[
https://issues.apache.org/jira/browse/TIKA-1033?page=com.atlassian.jira.plugin.system.issuetabpanels:comment-tabpanel&focusedCommentId=13504570#comment-13504570
]
Michael McCandless commented on TIKA-1033:
------------------------------------------
I think emb.ppt was explicitly created as a test case, but not by me ... I'll
see if I can get the details.
OK I just ran the attached emb.ppt through the Microsoft Binary File Format
Validator tool and it passed, but when I run it on 1.xls (which TikaCLI -z had
saved, from the embedded Chart), it fails with this message:
{noformat}
BFFValidator: "x:\tmp\1.xls" NOT RECOGNIZED (The Microsoft Office Binary File Fo
rmat Validator encountered an error reading the file you specified, OR The Micro
soft Office Binary File Format Validator supports Word, Excel, and PowerPoint bi
nary file formats only.

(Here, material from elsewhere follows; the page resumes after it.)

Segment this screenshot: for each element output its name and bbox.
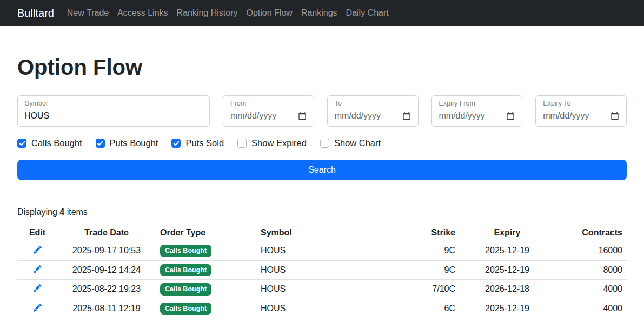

The file you specified is an unsupported file type.) at
11/27/12 07:23:58
{noformat}
It sounds like the tool doesn't expect to get a "raw" chart object? (Tika is
mis-identifying this embedded chart object as XLS and saving 1.xls). Either
that or somehow Tika saved the wrong bits when it extracted the embedded chart
object?
> Tika doesn't parse embedded OLE Chart/Graph objects
> ---------------------------------------------------
>
> Key: TIKA-1033
> URL: https://issues.apache.org/jira/browse/TIKA-1033
> Project: Tika
> Issue Type: Bug
> Components: parser
> Reporter: Michael McCandless
> Priority: Minor
> Attachments: emb.ppt
>
>
> I have an example ppt that embeds a chart, but Tika mis-identifies it
> as an XLS document.
> The progID (oleShape.getProgID() in
> HSLFExtractor.handleSlideEmbeddedResources) is MSGraph.Chart.8 ... and
> we seem to detect it as Excel (application/vnd.ms-excel) but then the
> ExcelExtractor hits this exception:
> {noformat}
> org.apache.poi.hssf.record.RecordFormatException: Unable to construct record
> instance
> at
> org.apache.poi.hssf.record.RecordFactory$ReflectionConstructorRecordCreator.create(RecordFactory.java:65)
> at
> org.apache.poi.hssf.record.RecordFactory.createSingleRecord(RecordFactory.java:301)
> at
> org.apache.poi.hssf.record.RecordFactoryInputStream.readNextRecord(RecordFactoryInputStream.java:285)
> at
> org.apache.poi.hssf.record.RecordFactoryInputStream.nextRecord(RecordFactoryInputStream.java:251)
> at
> org.apache.poi.hssf.eventusermodel.HSSFEventFactory.genericProcessEvents(HSSFEventFactory.java:143)
> at
> org.apache.poi.hssf.eventusermodel.HSSFEventFactory.processEvents(HSSFEventFactory.java:106)
> at
> org.apache.tika.parser.microsoft.ExcelExtractor$TikaHSSFListener.processFile(ExcelExtractor.java:302)
> at
> org.apache.tika.parser.microsoft.ExcelExtractor.parse(ExcelExtractor.java:147)
> {noformat}
> Since DelegatingParser silently suppresses all exceptions, when you
> run TikaCLI you won't see any exception nor text extracted, but if you
> run with -z, it will save 1.xls which if you then try to parse with
> TikaCLI hits the above exception.
--
This message is automatically generated by JIRA.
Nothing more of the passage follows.